Drawing on these past experiences, the Nous team worked in close partnership with the University of Kent’s leadership, and a reference group comprising members from across the university and Kent Union.

First, this saw Nous review outcomes data, to better understand issues for racially minoritised staff and students. Then, its consultants worked with the reference group and other university staff through interviews, looking to understand which underlying issues contributed to race inequalities on campus.

Finally, Nous facilitated workshops with the reference group, helping to develop a new anti-racism strategy; complete with a vision, objectives and detailed actions.
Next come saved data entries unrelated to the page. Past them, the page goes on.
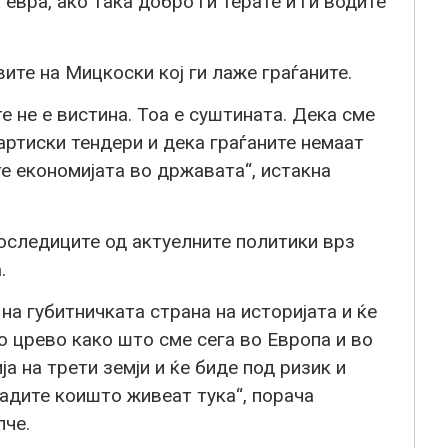
евра, ако така добро ги терате и ги водите
ите на Мицкоски кој ги лаже граѓаните.
е не е вистина. Тоа е суштината. Дека сме
артиски тендери и дека граѓаните немаат
те економијата во државата“, истакна
 последиците од актуелните политики врз
.
 на губитничката страна на историјата и ќе
 црево како што сме сега во Европа и во
ја на трети земји и ќе биде под ризик и
ладите коишто живеат тука“, порача
пче.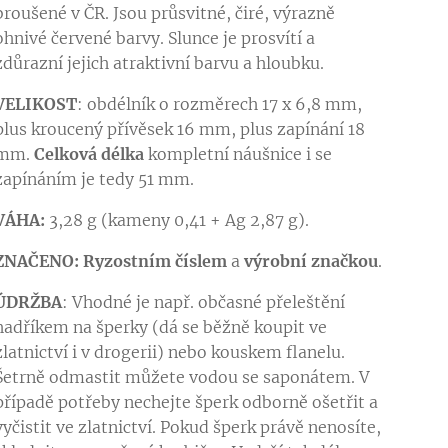
broušené v ČR. Jsou průsvitné, čiré, výrazně
ohnivé červené barvy. Slunce je prosvítí a
zdůrazní jejich atraktivní barvu a hloubku.
VELIKOST
: obdélník o rozměrech 17 x 6,8 mm,
plus kroucený přívěsek 16 mm, plus zapínání 18
mm.
Celková délka
kompletní náušnice i se
zapínáním je tedy 51 mm.
VÁHA:
3,28 g (kameny 0,41 + Ag 2,87 g).
ZNAČENO:
Ryzostním číslem
a
výrobní značkou
.
ÚDRŽBA
: Vhodné je např. občasné přeleštění
hadříkem na šperky (dá se běžně koupit ve
zlatnictví i v drogerii) nebo kouskem flanelu.
Šetrně odmastit můžete vodou se saponátem. V
případě potřeby nechejte šperk odborně ošetřit a
vyčistit ve zlatnictví. Pokud šperk právě nenosíte,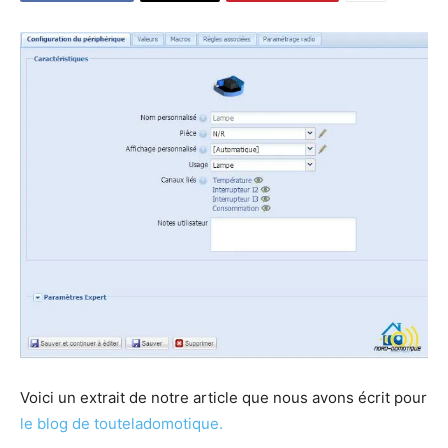
Voici un extrait de notre article que nous avons écrit pour
le blog de touteladomotique.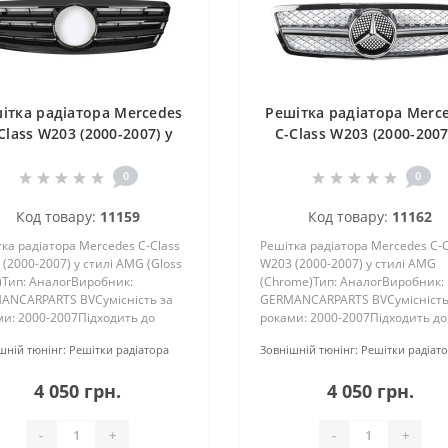
ітка радіатора Mercedes
Решітка радіатора Merc
Class W203 (2000-2007) у
C-Class W203 (2000-2007
стилі AMG (Gloss Black)
стилі AMG (Chrome)
0
0
Код товару:
11159
Код товару:
11162
ка радіатора Mercedes C-Class
Решітка радіатора Mercedes C-C
(2000-2007) у стилі AMG (Gloss
W203 (2000-2007) у стилі AMG
)Тип: АналогВиробник:
(Chrome)Тип: АналогВиробник:
ANCARPARTS BVСумісність за
GERMANCARPARTS BVСумісність
и: 2000-2007Підходить до
роками: 2000-2007Підходить до
а: W203Матеріал: АБС-
кузова: W203Матеріал: АБС-
шній тюнінг:
Решітки радіатора
Зовнішній тюнінг:
Решітки радіат
тикФарбування: Не потребує
пластикФарбування: Не потреб
ування (чорний глянець)Тип
фарбування (хром, хромована
4 050 грн.
4 050 грн.
емблема)Тип..
-
+
-
+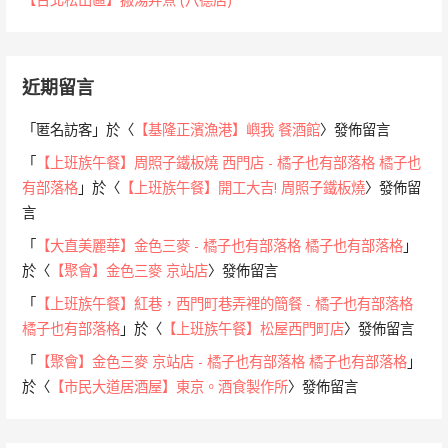
近期留言
「
匿名訪客
」於〈
【基隆正濱漁港】嶼我 餐酒館
〉發佈留言
「
【上班族午餐】周照子鐵板燒 西門店 - 橘子也有部落格 橘子也
有部落格
」於〈
【上班族午餐】開工大吉! 周照子鐵板燒
〉發佈留
言
「
【大直美麗華】金色三麥 - 橘子也有部落格 橘子也有部落格
」
於〈
【聚會】金色三麥 京站店
〉發佈留言
「
【上班族午餐】紅巷，西門町巷弄裡的簡餐 - 橘子也有部落格
橘子也有部落格
」於〈
【上班族午餐】松屋西門町店
〉發佈留言
「
【聚會】金色三麥 京站店 - 橘子也有部落格 橘子也有部落格
」
於〈
【市民大道居酒屋】東京。酒食製作所
〉發佈留言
During the process, Nous identified four core themes. Simply promoting equality of opportunity would not be enough. The strategy needed a broader scope to tackle the barriers created by structural racism. The university’s senior leaders needed to be accountable according to how well changes were implemented. And beyond the initial goals, progressing anti-racism would need constant action in a changing context.

Combining these factors into a coherent plan meant that Kent is now one of the few universities in the UK with a defined strategy to advance anti-racism. The executives are all committed to its success and have been assigned responsibility for delivering their relevant objectives. Meanwhile, it has longer-term aims to act as an advocate for anti-racism beyond the walls of its campuses – both locally and globally.

Georgina Randsley de Moura, Deputy Vice Chancellor Academic Strategy, Planning, and Performance, University of Kent, noted, “Nous was the critical external eye we needed to surface our structures and practices that are embedding racial inequality. They provided a framework for the work needed to enable colleagues and students to unlock a shared vision appropriate for Kent.”